======== PROVIDED RECORDS

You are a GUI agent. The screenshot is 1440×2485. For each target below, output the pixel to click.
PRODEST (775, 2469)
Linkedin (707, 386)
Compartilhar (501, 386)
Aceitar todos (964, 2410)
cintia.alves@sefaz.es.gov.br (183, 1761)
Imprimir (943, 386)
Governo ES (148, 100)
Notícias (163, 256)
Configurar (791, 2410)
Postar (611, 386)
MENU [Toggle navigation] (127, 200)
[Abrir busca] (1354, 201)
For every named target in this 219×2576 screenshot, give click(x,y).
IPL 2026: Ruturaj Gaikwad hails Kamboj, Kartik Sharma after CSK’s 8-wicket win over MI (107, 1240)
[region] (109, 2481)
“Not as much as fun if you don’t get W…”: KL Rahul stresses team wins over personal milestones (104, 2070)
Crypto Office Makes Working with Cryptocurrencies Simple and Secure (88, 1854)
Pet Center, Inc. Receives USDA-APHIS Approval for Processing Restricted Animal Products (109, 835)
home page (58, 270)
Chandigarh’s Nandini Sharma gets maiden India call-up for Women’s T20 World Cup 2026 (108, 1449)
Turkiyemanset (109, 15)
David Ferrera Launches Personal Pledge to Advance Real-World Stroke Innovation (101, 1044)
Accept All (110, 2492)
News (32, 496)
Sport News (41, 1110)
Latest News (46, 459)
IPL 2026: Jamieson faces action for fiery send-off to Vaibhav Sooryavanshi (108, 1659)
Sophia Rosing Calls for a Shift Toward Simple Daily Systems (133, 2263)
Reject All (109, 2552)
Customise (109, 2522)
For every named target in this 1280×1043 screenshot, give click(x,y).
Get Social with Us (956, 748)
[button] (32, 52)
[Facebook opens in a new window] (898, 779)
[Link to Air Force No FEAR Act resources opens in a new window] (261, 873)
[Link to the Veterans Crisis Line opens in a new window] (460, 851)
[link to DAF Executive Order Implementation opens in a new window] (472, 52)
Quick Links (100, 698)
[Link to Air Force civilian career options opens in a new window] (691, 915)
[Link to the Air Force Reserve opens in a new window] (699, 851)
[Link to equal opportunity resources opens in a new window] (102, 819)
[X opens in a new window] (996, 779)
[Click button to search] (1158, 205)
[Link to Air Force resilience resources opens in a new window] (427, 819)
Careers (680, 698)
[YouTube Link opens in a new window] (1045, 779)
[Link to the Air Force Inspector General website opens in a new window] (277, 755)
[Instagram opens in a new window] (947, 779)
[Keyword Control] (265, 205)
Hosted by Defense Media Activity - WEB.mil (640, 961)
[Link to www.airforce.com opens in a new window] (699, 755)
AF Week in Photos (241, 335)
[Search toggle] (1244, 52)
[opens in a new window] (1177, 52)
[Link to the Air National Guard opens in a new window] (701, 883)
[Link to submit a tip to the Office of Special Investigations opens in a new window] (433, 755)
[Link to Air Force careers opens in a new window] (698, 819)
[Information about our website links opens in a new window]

================

Make a verbatim copy of each record.

You are a GUI agent. The screenshot is 1440×2485. For each target below, output the pixel to click.
PRODEST (775, 2469)
Linkedin (707, 386)
Compartilhar (501, 386)
Aceitar todos (964, 2410)
cintia.alves@sefaz.es.gov.br (183, 1761)
Imprimir (943, 386)
Governo ES (148, 100)
Notícias (163, 256)
Configurar (791, 2410)
Postar (611, 386)
MENU [Toggle navigation] (127, 200)
[Abrir busca] (1354, 201)
For every named target in this 219×2576 screenshot, give click(x,y).
IPL 2026: Ruturaj Gaikwad hails Kamboj, Kartik Sharma after CSK’s 8-wicket win over MI (107, 1240)
[region] (109, 2481)
“Not as much as fun if you don’t get W…”: KL Rahul stresses team wins over personal milestones (104, 2070)
Crypto Office Makes Working with Cryptocurrencies Simple and Secure (88, 1854)
Pet Center, Inc. Receives USDA-APHIS Approval for Processing Restricted Animal Products (109, 835)
home page (58, 270)
Chandigarh’s Nandini Sharma gets maiden India call-up for Women’s T20 World Cup 2026 (108, 1449)
Turkiyemanset (109, 15)
David Ferrera Launches Personal Pledge to Advance Real-World Stroke Innovation (101, 1044)
Accept All (110, 2492)
News (32, 496)
Sport News (41, 1110)
Latest News (46, 459)
IPL 2026: Jamieson faces action for fiery send-off to Vaibhav Sooryavanshi (108, 1659)
Sophia Rosing Calls for a Shift Toward Simple Daily Systems (133, 2263)
Reject All (109, 2552)
Customise (109, 2522)
For every named target in this 1280×1043 screenshot, give click(x,y).
Get Social with Us (956, 748)
[button] (32, 52)
[Facebook opens in a new window] (898, 779)
[Link to Air Force No FEAR Act resources opens in a new window] (261, 873)
[Link to the Veterans Crisis Line opens in a new window] (460, 851)
[link to DAF Executive Order Implementation opens in a new window] (472, 52)
Quick Links (100, 698)
[Link to Air Force civilian career options opens in a new window] (691, 915)
[Link to the Air Force Reserve opens in a new window] (699, 851)
[Link to equal opportunity resources opens in a new window] (102, 819)
[X opens in a new window] (996, 779)
[Click button to search] (1158, 205)
[Link to Air Force resilience resources opens in a new window] (427, 819)
Careers (680, 698)
[YouTube Link opens in a new window] (1045, 779)
[Link to the Air Force Inspector General website opens in a new window] (277, 755)
[Instagram opens in a new window] (947, 779)
[Keyword Control] (265, 205)
Hosted by Defense Media Activity - WEB.mil (640, 961)
[Link to www.airforce.com opens in a new window] (699, 755)
AF Week in Photos (241, 335)
[Search toggle] (1244, 52)
[opens in a new window] (1177, 52)
[Link to the Air National Guard opens in a new window] (701, 883)
[Link to submit a tip to the Office of Special Investigations opens in a new window] (433, 755)
[Link to Air Force careers opens in a new window] (698, 819)
[Information about our website links opens in a new window]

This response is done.